La situazione del Libano è sempre più precipitata dopo l’esplosione nei silos del porto di Beirut, il 4 agosto 2020, che ha ucciso 220 persone e ne ha ferite più o meno gravemente circa 7 mila. Ad oggi nessun giudice è stato in grado di istruire un processo sulle cause e sui responsabili, a causa dei veti incrociati del mondo politico. E il porto è ancora là, distrutto quasi come l’esplosione di 3 anni fa lo ha lasciato.

Intanto la moneta, la lira libanese, è sprofondata con tutta l’economia: oggi ci vogliono quasi 100 mila lire per un dollaro (ma lo scambio è arrivato non più di 2 mesi fa a 150 mila lire), naturalmente al mercato nero (che poi è solo formalmente clandestino).

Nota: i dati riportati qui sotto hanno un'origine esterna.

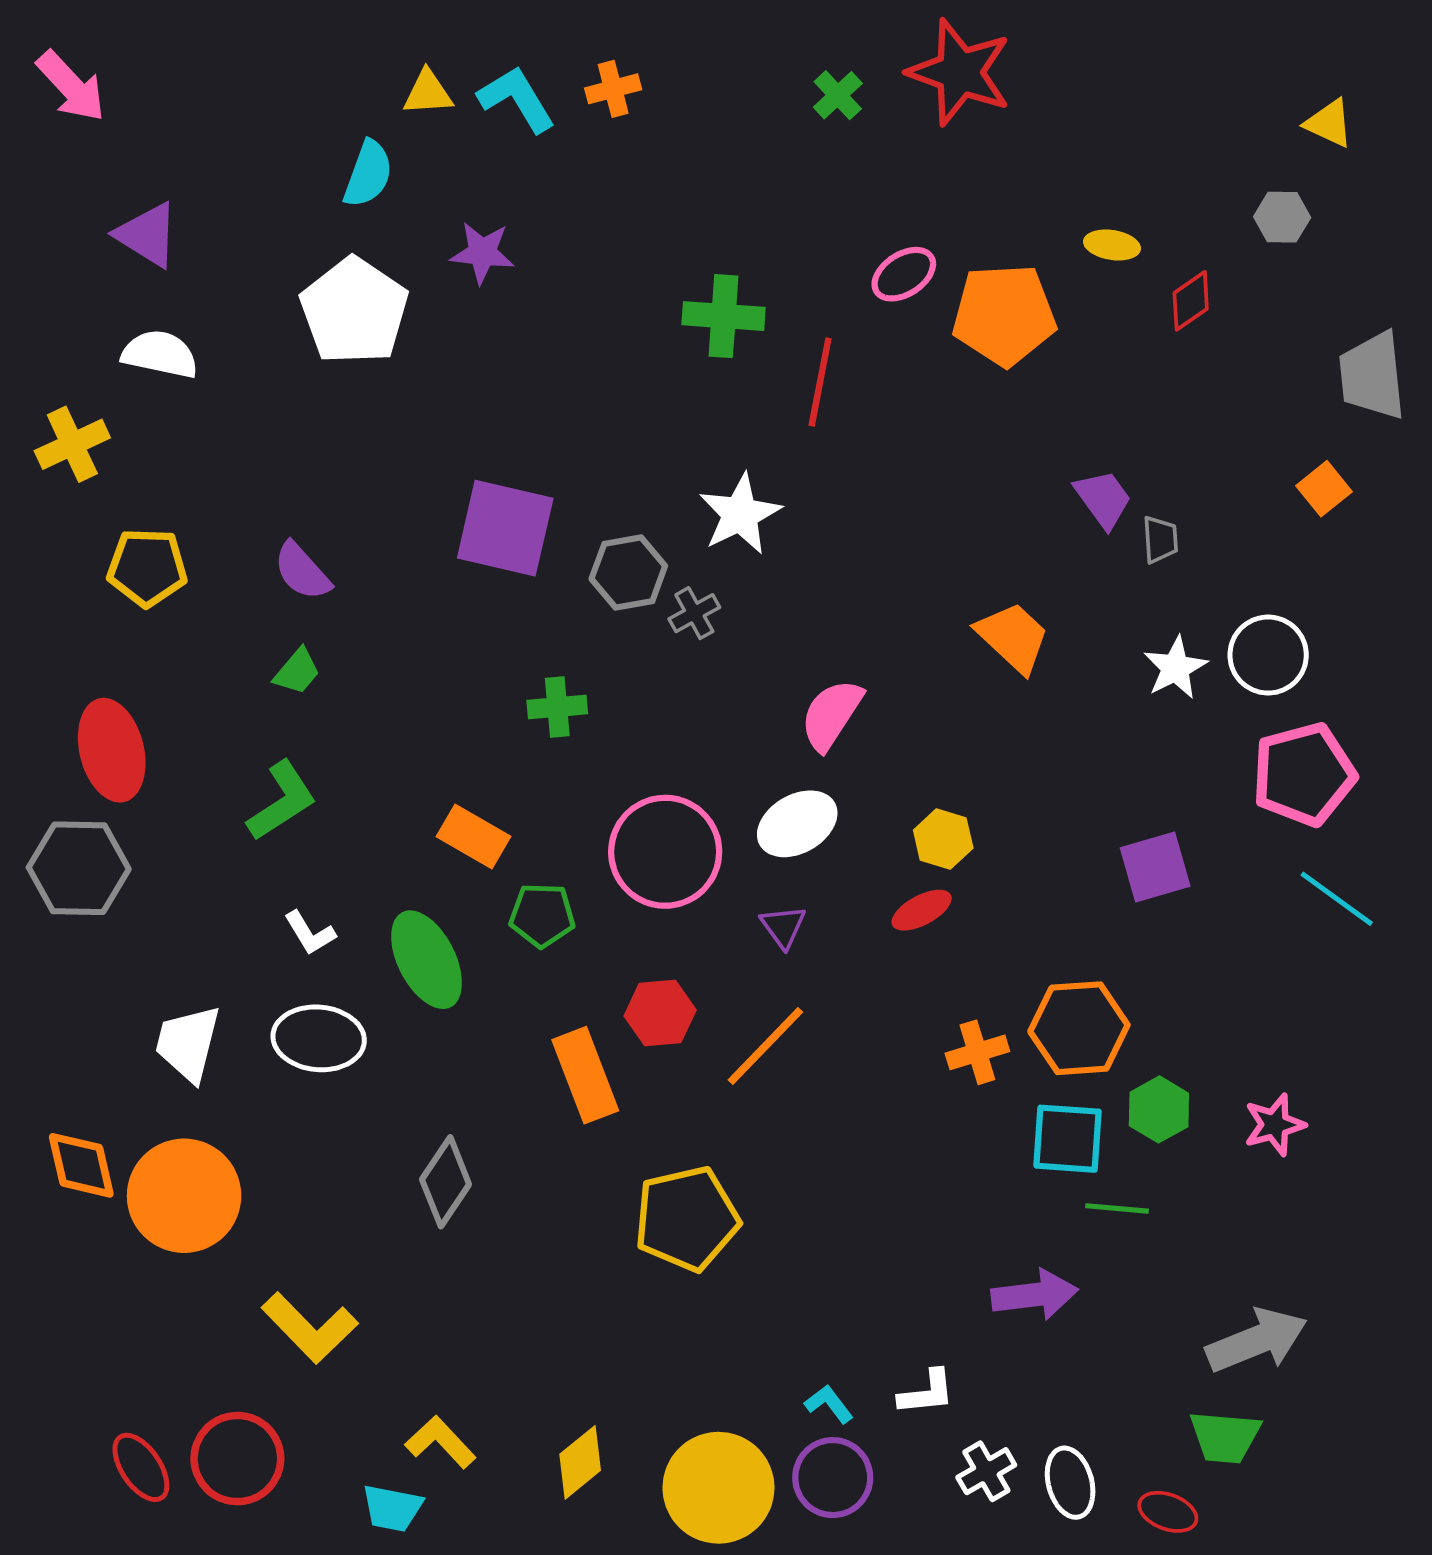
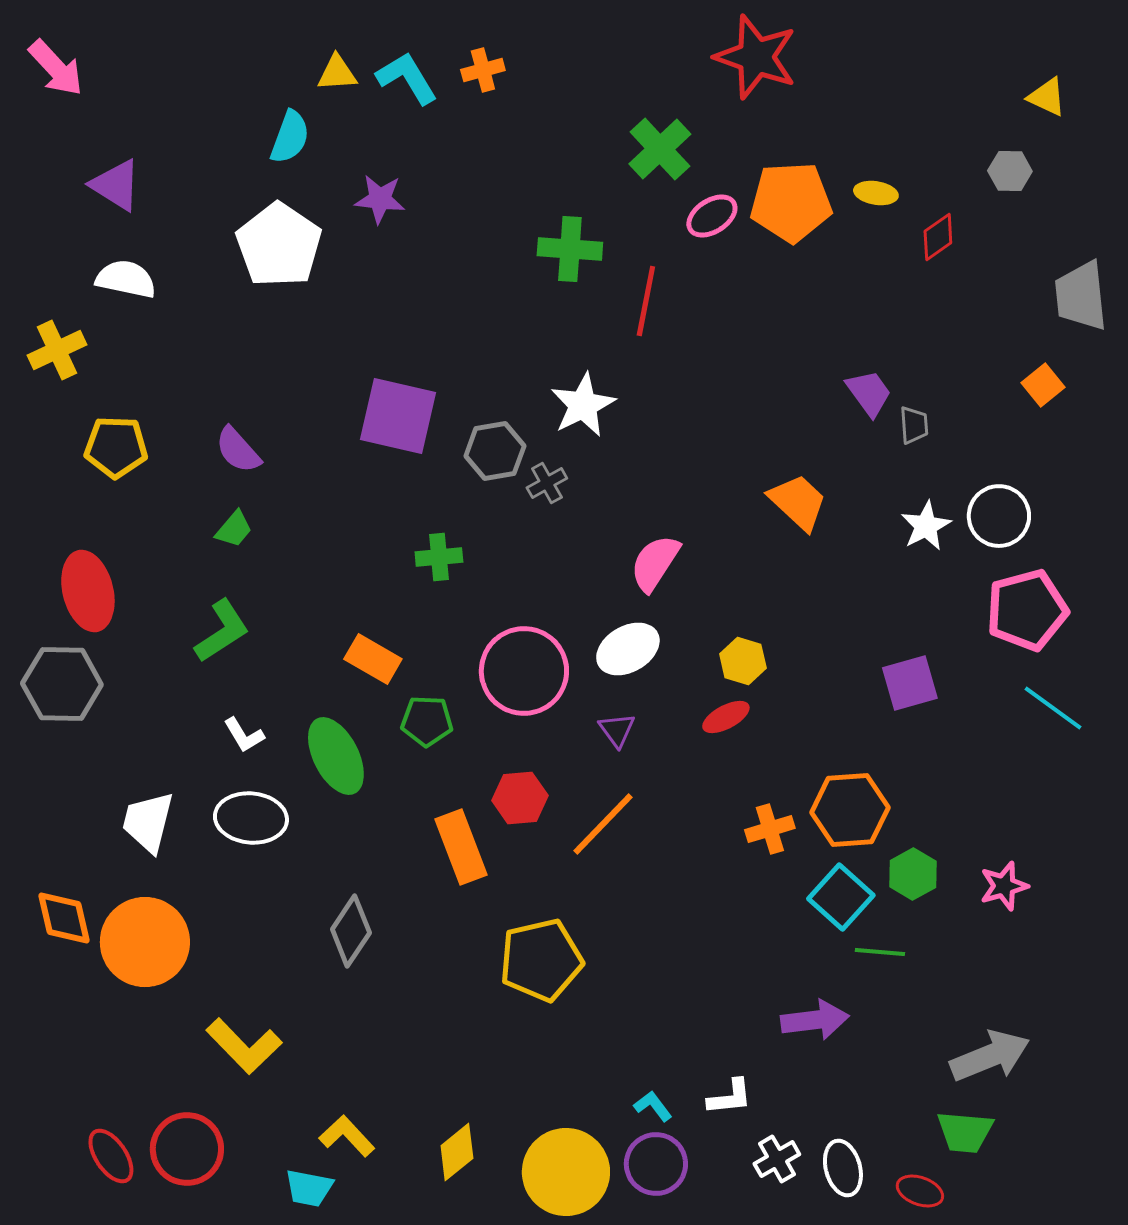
green cross: (838, 95) -> (660, 149), moved, size x1.6
orange pentagon: (1004, 315) -> (791, 202), moved
cyan square: (1068, 1139) -> (841, 897), turned 38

Vale a dire, solo per fare un esempio, che un litro di latte oggi costa intorno a 200 mila lire, quando solo nel 2018-19 costava meno di 3 mila. Gli stipendi, per i pochi che li ricevono, sono invece di fatto rimasti quelli di prima. L’unica prospettiva per sopravvivere è per molti, soprattutto professionisti e soprattutto giovani, quella di emigrare e poi cercare di sostenere con un lavoro dall’estero i famigliari rimasti. E i libanesi nel trovare o inventarsi un lavoro all’estero sono da sempre straordinari, fin dal tempo dei fenici.

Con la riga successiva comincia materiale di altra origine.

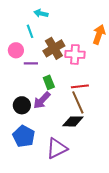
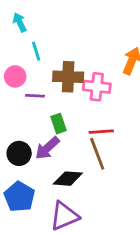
cyan arrow: (41, 13) -> (20, 22), moved, turned 48
brown cross: (54, 48) -> (68, 77), turned 30
black diamond: (73, 121) -> (68, 179), moved

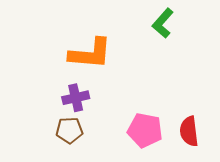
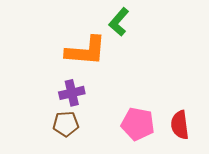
green L-shape: (163, 23) -> (119, 22), moved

Nell’immobilismo completo dello Stato, subito dopo l’esplosione al porto di Beirut, anche monsignor Khairallah (insieme a molte realtà della società civile ed ecclesiale) aveva chiamato a raccolta i giovani della sua città per portare aiuto alle persone colpite sgombrando le strade dalle macerie e soccorrendo famiglie in forte difficoltà. In un articolo su Avvenire del 13 settembre 2020, il vescovo di Batroun affermava: «La società civile libanese è viva e vitale, pronta a rimboccarsi le maniche come hanno testimoniato migliaia di giovani che per giorni hanno regalato le loro energie per aiutare a sanare le ferite di Beirut. Come è già accaduto in passato, sapremo risollevarci e ripartire… Continuo a credere che il Libano è un messaggio di libertà e di convivenza. Ma questo non può fare dimenticare le pesanti responsabilità di quanti detengono il potere e che da troppi anni portano la responsabilità della crisi in cui versa il mio amato Paese. Queste persone devono fare un serio esame di coscienza, ammettere le loro responsabilità, farsi da parte e restituire ciò che hanno sottratto al popolo».

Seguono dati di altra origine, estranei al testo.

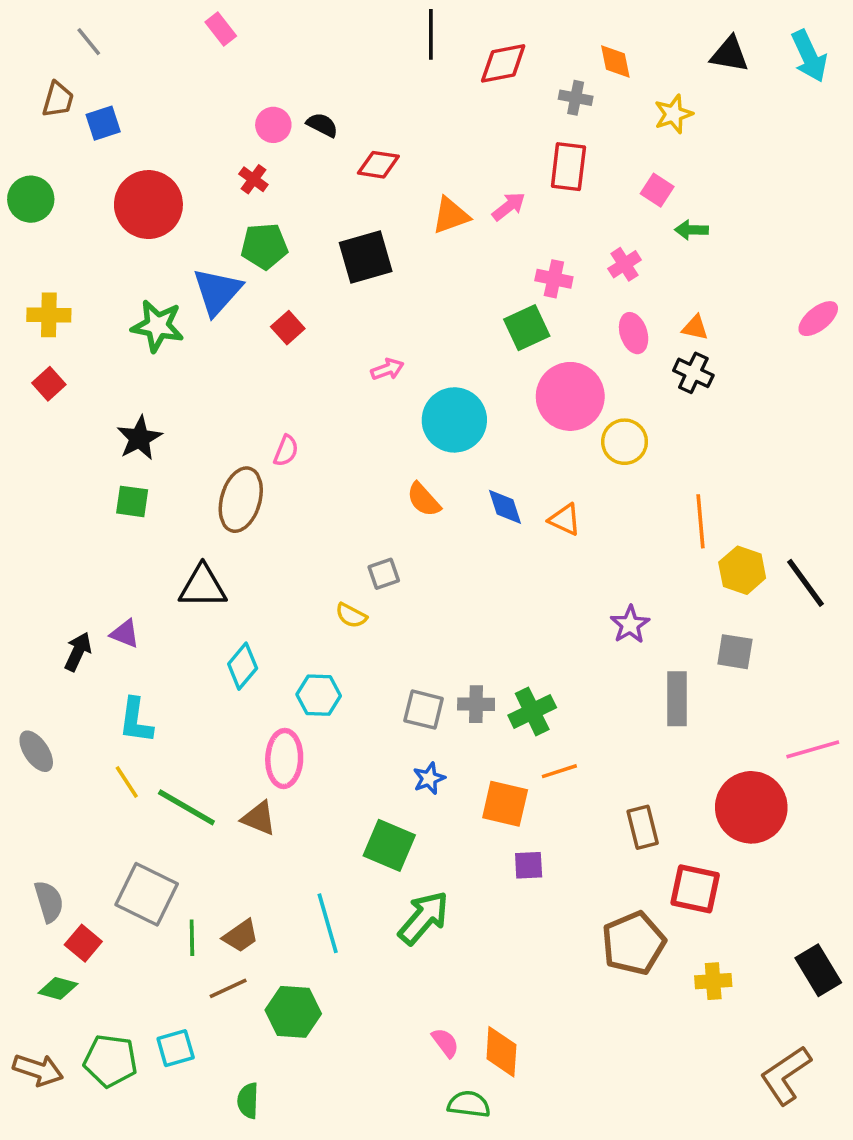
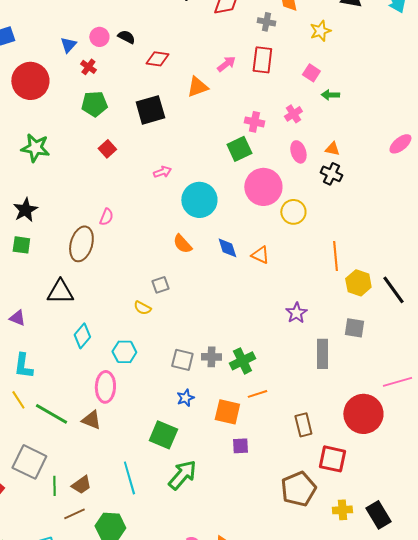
pink arrow: (509, 206) -> (226, 64), moved
blue triangle: (217, 291) -> (68, 45), moved, size x0.6
black rectangle: (818, 970) -> (378, 515), moved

Da un’altra prospettiva, in questi giorni (agenziastampaitalia.it del 28 aprile 2023) un altro libanese che sta dicendo cose scomode ma degne di attenzione e di possibile speranza, è stato oggetto di un mandato di cattura in contumacia da parte di autorità libanesi controllate, secondo molti osservatori, da poteri forti extra-istituzionali. Si tratta di Omar Harfouch, un imprenditore di Tripoli, musulmano sunnita, che nel 2022 ha fondato un nuovo partito centrista e liberale: “Terza Repubblica Libanese”. Nel marzo scorso, di passaggio a Roma, ad un giornalista di notiziegeopoliche.net, Harfouch ha detto:

«Oggi l’assenza di un presidente, di un primo ministro e di un Governo effettivo non garantisce sicurezza, stabilità e futuro al Paese. I candidati si nascondono e non vogliono che si venga a sapere delle loro intenzioni, in quanto potrebbero essere soggetti a minacce, come accade a me. Chi cerca di portare il cambiamento in Libano subisce una campagna di diffamazione e, quando questo non basta, si subisce un attentato, come è stato nel mio caso in cui sono state coinvolte anche mia moglie e mia figlia. Ma le intimidazioni non mi fermano perché lotto per mia figlia e per i figli del Libano, per tutti coloro che vogliono un Paese libero. Un ulteriore problema che affligge il Libano è rappresentato dalla disuguaglianza presente nel Paese. Sono nato musulmano sunnita, cresciuto dai cristiani e non posso aspirare a un lavoro secondo le mie competenze intellettuali in quanto non sono cristiano maronita. Ciò significa che io, Omar Harfouch, non ho il diritto di poter essere presidente del Libano… Sono maledetto dalla mia nascita perché non sono cristiano. Lo stesso principio vale se si aspira a diventare ministro. Questa narrazione qui a Roma viene percepita come pura fantascienza. Nel mio Paese è la pura realtà».